■ Transcribed page contents ■
________________
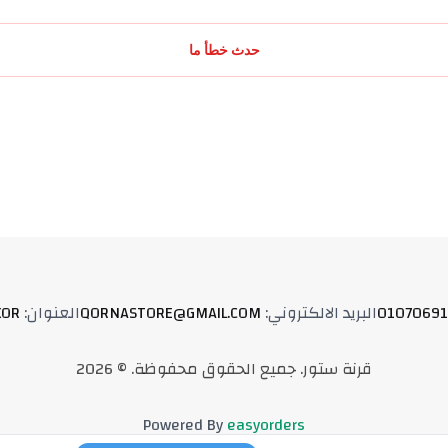
حدث خطأ ما
01070691
البريد الالكتروني
:
QORNASTORE@GMAIL.COM
العنوان
:
XOR
قرنة ستور
.
جميع الحقوق محفوظة
. ©
2026
Powered By
easyorders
________________
■ ASSIGNMENT ■
Without including a single picture, restate all of the data word for word.

■ ANSWER ■
حدث خطأ ما
01070691
البريد الالكتروني
:
QORNASTORE@GMAIL.COM
العنوان
:
XOR
قرنة ستور
.
جميع الحقوق محفوظة
. ©
2026
Powered By
easyorders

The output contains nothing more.